Exact transcription begins at the first line of the material below and ends with the line holding "Ltd. (CMS) for three Generic"; pictures are skipped.

• [EXTRACTED DATA]
================

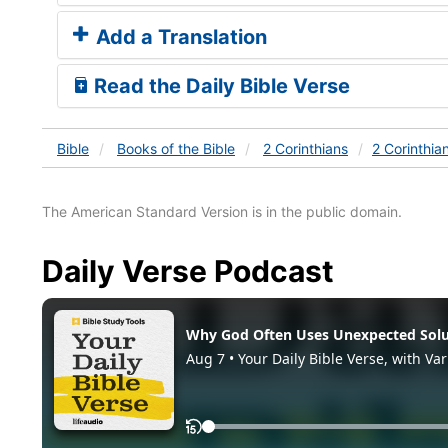
Add a Translation
Read the Daily Bible Verse
Bible
Books
of the Bible
2 Corinthians
2 Corinthia
The American Standard Version is in the public domain.
Daily Verse Podcast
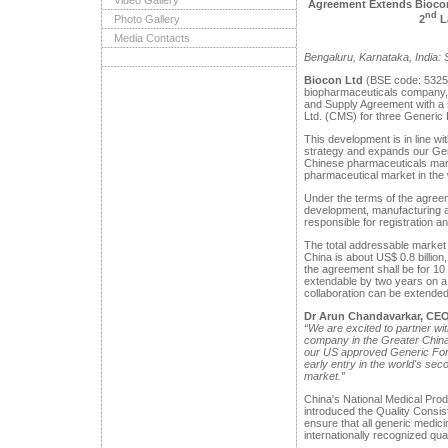
Video Gallery
Agreement Extends Biocon’
nd
2
L
Photo Gallery
Media Contacts
Bengaluru, Karnataka, India:
Biocon Ltd
(BSE code: 5325
biopharmaceuticals company, 
and Supply Agreement with a 
Ltd. (CMS) for three Generic 
This development is in line wi
strategy and expands our Gene
Chinese pharmaceuticals mark
pharmaceutical market in the 
Under the terms of the agreem
development, manufacturing a
responsible for registration a
The total addressable market 
China is about US$ 0.8 billion,
the agreement shall be for 10
extendable by two years on a
collaboration can be extended 
Dr Arun Chandavarkar, CEO
“We are excited to partner w
company in the Greater China r
our US approved Generic Formu
early entry in the world's sec
market.”
China's National Medical Pro
introduced the Quality Consi
ensure that all generic medi
internationally recognized qua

================

• [TASK RESULT]
Add a Translation
Read the Daily Bible Verse
Bible
Books
of the Bible
2 Corinthians
2 Corinthia
The American Standard Version is in the public domain.
Daily Verse Podcast
Video Gallery
Agreement Extends Biocon’
nd
2
L
Photo Gallery
Media Contacts
Bengaluru, Karnataka, India:
Biocon Ltd
(BSE code: 5325
biopharmaceuticals company, 
and Supply Agreement with a 
Ltd. (CMS) for three Generic 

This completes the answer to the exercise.